(Task goal): Each line of the data that mentions the string "Документ" needs to be identified and copied.

━━━━━━━━━━

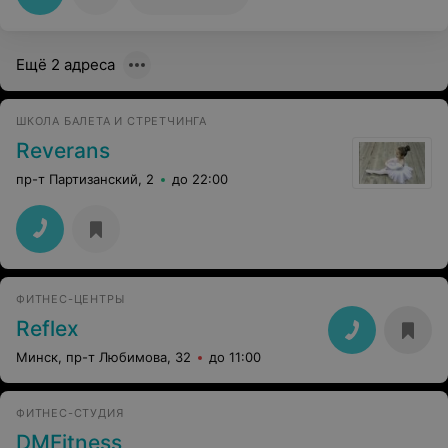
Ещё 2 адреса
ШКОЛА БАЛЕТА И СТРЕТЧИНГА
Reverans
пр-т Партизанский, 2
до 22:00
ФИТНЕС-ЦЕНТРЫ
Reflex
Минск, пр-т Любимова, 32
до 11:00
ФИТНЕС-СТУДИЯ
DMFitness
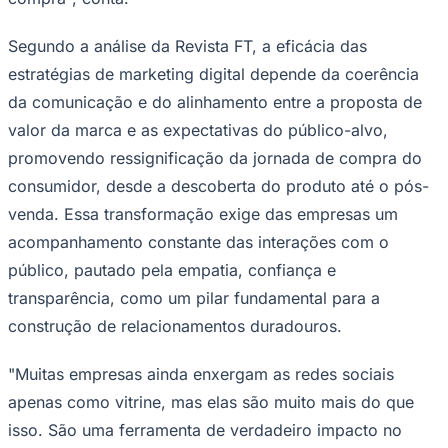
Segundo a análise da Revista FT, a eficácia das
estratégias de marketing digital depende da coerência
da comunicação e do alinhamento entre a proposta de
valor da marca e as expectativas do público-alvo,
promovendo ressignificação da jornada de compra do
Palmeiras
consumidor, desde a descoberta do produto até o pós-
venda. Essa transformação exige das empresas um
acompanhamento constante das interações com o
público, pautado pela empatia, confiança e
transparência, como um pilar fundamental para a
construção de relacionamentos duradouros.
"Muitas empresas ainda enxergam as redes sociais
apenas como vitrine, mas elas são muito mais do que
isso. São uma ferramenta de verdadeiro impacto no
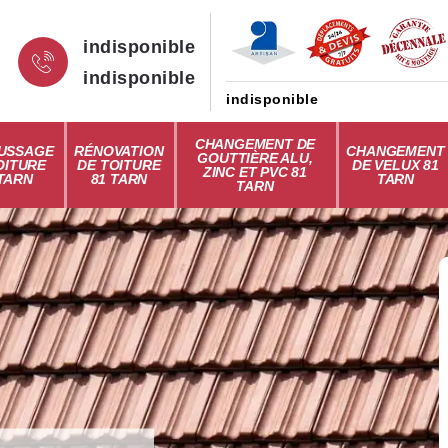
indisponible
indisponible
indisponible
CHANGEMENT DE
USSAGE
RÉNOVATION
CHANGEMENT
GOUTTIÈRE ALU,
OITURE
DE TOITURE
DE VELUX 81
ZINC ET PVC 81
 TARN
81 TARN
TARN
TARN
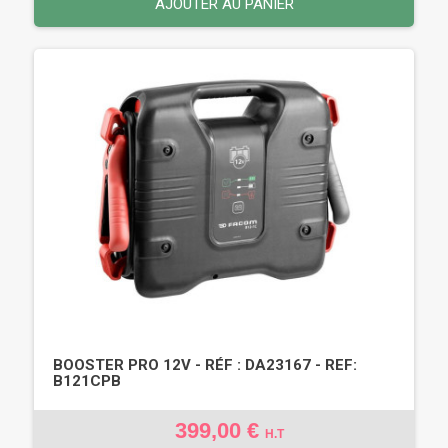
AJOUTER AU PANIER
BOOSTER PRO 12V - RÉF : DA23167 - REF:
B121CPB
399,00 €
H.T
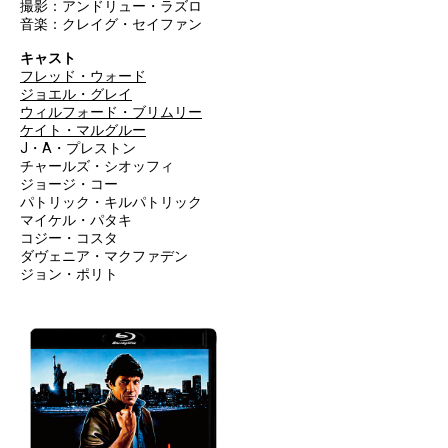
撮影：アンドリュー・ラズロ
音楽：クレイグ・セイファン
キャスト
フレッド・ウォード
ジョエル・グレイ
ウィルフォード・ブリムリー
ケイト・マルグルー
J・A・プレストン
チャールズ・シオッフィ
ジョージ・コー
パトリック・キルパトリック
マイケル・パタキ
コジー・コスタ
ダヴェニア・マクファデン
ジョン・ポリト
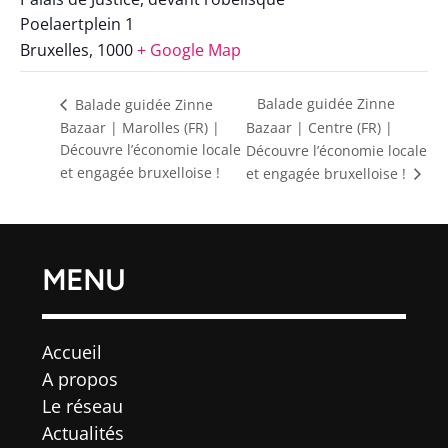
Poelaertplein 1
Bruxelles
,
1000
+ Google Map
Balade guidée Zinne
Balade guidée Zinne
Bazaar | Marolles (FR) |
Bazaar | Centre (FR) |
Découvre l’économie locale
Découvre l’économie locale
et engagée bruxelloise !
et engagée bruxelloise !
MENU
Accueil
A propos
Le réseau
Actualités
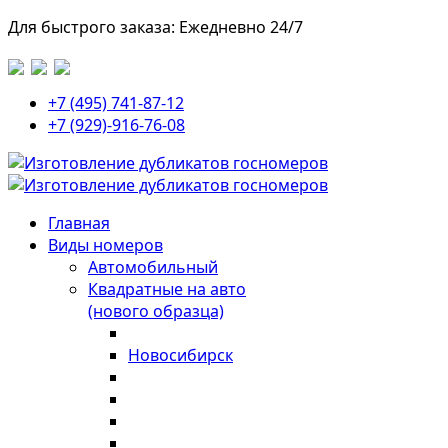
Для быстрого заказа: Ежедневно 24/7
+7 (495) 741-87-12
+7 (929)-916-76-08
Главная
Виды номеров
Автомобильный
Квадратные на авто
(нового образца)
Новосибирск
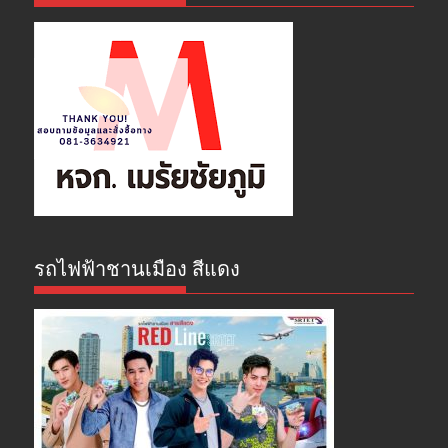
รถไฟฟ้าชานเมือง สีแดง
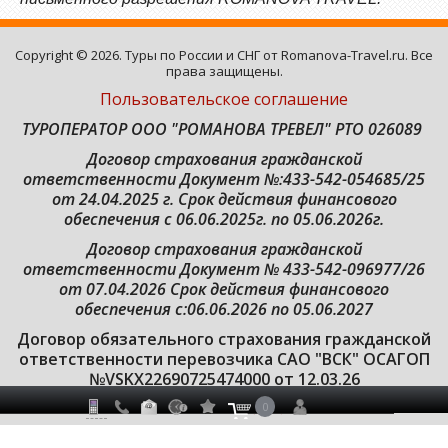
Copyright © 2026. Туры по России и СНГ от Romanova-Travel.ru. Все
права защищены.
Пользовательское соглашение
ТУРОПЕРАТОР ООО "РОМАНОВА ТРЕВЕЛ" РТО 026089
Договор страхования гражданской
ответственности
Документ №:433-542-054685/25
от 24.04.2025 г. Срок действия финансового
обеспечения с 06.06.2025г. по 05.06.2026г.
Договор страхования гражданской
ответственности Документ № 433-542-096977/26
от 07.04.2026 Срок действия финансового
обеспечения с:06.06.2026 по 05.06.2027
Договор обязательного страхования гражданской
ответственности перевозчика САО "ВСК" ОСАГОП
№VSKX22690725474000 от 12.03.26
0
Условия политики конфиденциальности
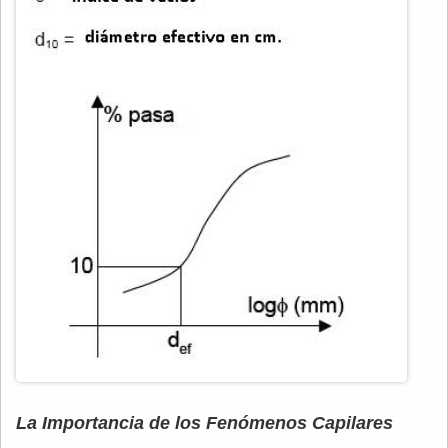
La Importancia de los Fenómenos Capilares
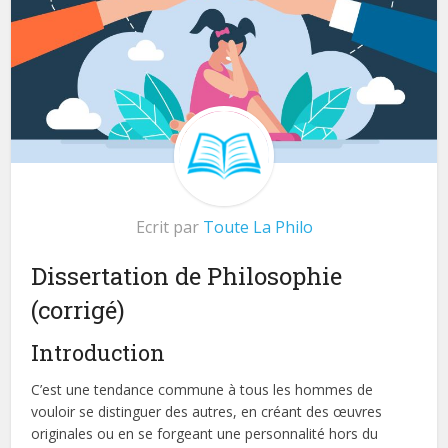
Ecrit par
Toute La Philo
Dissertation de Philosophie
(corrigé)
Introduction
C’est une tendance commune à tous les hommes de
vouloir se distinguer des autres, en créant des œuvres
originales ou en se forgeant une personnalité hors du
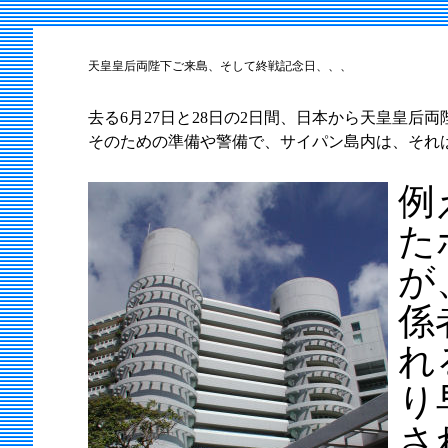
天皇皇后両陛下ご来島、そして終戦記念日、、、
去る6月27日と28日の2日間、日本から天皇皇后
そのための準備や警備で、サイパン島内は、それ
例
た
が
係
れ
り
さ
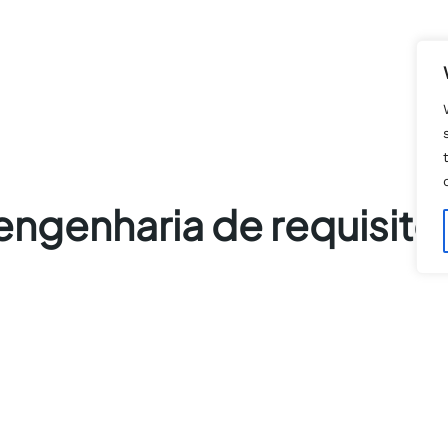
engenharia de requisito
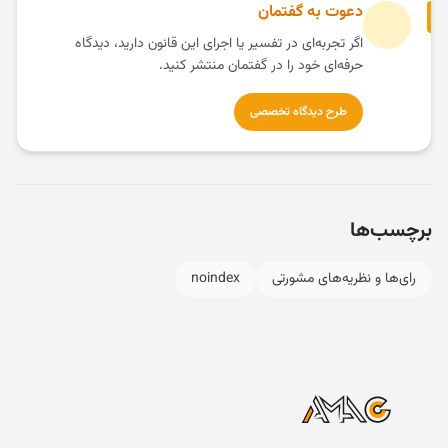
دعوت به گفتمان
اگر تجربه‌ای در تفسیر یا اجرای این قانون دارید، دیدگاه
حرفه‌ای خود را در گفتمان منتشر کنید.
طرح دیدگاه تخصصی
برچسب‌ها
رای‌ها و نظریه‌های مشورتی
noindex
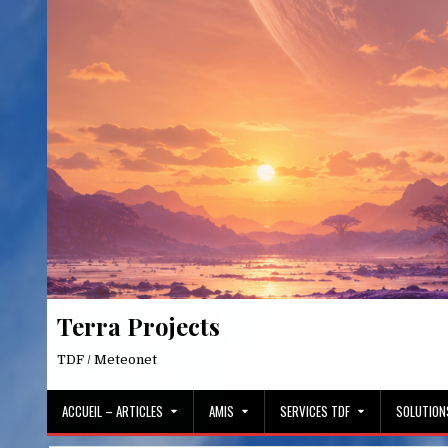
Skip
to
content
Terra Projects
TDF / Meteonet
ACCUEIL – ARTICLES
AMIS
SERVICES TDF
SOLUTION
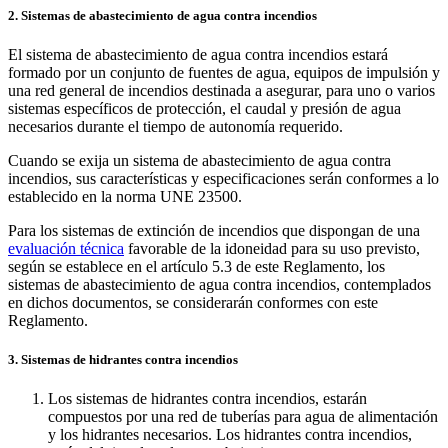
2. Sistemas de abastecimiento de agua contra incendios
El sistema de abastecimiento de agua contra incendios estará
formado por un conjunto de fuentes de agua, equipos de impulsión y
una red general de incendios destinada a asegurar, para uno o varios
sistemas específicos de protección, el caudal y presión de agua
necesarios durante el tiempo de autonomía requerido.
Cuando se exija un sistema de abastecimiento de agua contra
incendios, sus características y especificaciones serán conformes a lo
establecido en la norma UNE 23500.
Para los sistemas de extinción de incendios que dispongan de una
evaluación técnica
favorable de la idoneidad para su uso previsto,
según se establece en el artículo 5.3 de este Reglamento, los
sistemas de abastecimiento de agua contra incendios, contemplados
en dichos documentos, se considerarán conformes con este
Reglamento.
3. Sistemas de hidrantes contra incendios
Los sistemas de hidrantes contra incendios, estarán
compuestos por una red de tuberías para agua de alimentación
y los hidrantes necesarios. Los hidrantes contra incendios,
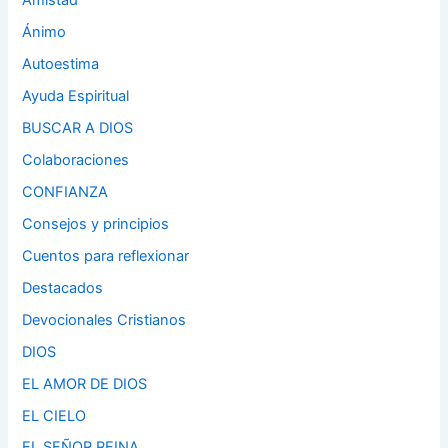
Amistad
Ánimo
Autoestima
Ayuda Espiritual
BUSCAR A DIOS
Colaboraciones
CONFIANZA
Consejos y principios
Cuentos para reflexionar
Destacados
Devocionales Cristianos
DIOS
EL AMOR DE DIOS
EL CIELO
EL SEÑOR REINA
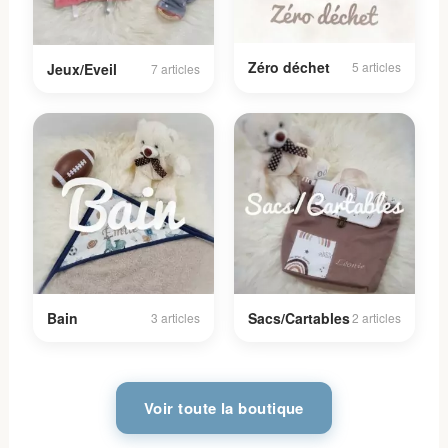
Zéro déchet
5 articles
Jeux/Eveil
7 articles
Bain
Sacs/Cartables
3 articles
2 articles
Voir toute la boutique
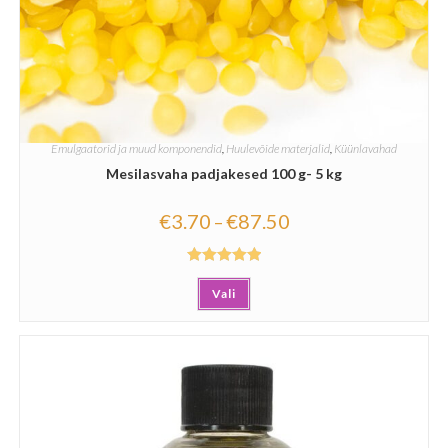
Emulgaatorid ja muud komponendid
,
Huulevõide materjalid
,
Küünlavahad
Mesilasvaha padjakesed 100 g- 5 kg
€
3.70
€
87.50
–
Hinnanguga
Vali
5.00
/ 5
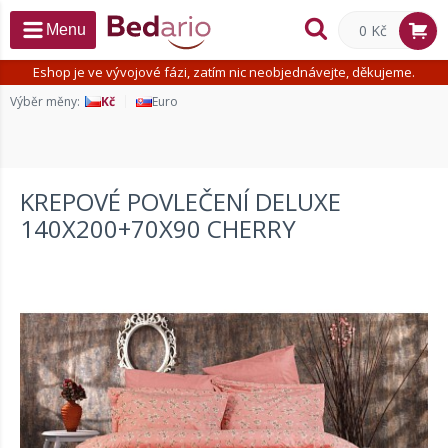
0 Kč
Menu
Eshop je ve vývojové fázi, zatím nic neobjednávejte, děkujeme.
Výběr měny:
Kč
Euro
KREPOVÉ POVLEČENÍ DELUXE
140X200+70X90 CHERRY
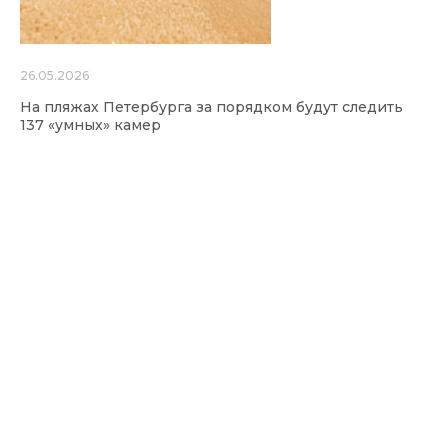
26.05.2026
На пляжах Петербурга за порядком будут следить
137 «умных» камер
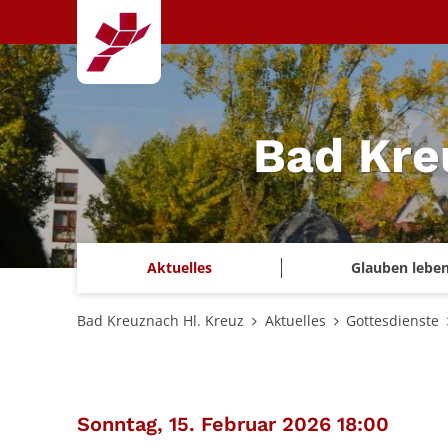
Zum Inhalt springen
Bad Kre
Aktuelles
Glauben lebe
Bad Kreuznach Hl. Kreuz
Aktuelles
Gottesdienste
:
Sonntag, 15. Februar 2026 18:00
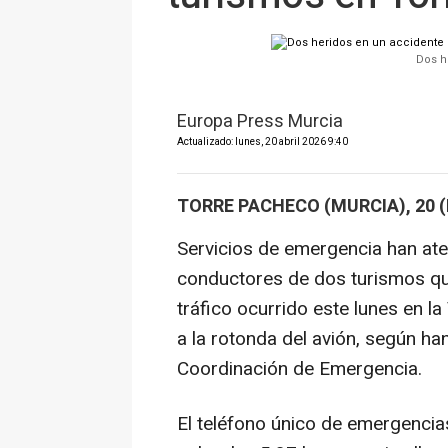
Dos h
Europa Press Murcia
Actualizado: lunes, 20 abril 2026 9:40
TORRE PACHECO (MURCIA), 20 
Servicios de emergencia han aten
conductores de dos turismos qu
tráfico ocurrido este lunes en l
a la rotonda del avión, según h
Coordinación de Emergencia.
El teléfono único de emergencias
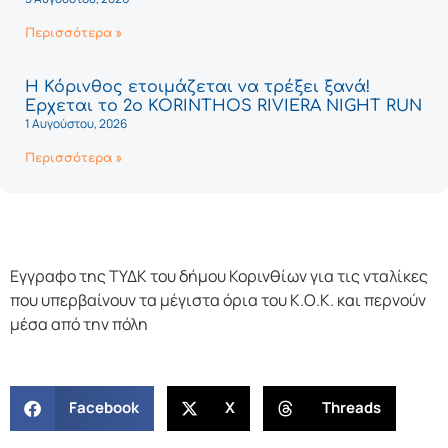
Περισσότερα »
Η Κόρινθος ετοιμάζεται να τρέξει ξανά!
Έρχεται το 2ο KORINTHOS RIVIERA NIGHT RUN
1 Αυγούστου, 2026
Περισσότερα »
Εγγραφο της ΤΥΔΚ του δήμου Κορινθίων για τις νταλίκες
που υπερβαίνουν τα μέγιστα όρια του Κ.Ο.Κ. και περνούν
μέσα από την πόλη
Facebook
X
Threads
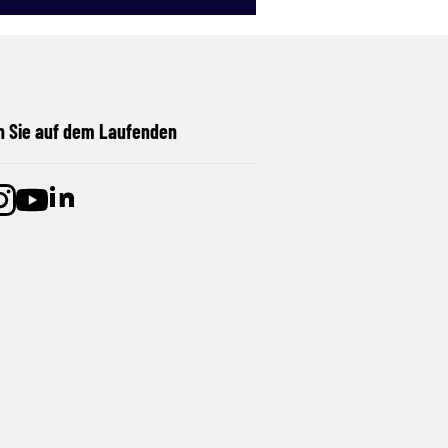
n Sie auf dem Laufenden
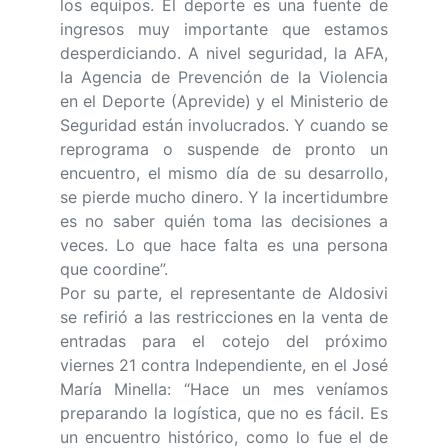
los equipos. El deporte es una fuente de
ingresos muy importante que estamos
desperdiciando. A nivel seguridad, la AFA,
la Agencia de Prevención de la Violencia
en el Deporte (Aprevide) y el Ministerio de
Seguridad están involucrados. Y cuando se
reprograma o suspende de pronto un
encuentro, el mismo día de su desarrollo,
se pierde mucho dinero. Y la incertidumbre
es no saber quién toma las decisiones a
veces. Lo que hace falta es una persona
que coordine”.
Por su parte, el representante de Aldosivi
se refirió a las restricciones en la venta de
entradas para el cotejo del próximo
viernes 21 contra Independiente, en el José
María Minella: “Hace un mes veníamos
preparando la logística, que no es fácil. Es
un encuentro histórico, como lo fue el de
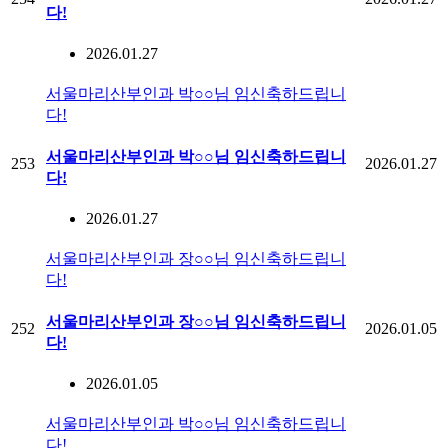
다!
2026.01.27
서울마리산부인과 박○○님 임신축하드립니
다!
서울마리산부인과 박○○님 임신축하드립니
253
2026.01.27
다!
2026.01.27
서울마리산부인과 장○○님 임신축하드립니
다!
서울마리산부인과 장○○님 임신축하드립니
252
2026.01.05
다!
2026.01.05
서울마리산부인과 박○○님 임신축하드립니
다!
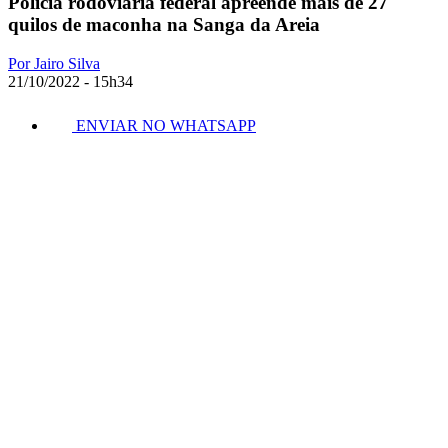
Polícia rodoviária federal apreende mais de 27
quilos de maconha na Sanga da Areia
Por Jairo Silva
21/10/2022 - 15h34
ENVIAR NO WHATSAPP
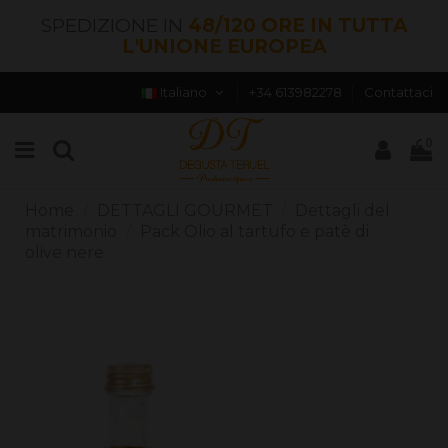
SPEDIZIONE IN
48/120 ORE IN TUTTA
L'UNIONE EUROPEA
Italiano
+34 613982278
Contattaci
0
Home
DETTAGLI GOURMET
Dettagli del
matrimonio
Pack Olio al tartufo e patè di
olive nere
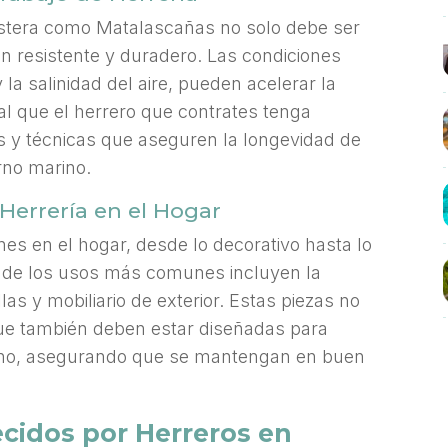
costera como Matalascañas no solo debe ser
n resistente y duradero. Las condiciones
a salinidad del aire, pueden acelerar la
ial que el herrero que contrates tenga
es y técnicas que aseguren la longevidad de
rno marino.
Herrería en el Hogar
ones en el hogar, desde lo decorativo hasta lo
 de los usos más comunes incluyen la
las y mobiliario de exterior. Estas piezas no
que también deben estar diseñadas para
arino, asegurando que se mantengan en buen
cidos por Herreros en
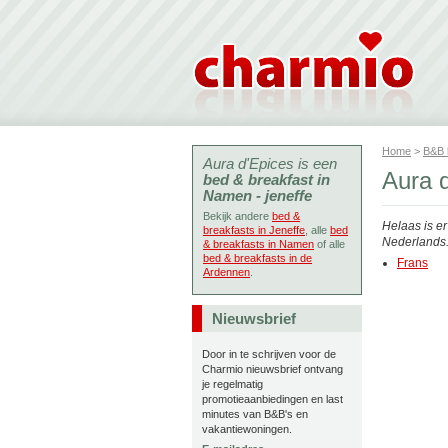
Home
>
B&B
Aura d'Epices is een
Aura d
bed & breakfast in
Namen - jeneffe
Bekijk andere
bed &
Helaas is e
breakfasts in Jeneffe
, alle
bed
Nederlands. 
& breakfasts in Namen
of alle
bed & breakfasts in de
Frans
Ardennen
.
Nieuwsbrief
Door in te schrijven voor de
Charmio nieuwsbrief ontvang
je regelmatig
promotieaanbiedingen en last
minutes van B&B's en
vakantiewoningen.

━━━━━━━━━━

(Answer):
Документ №:433-542-054685/25
ответственности Документ № 433-542-096977/26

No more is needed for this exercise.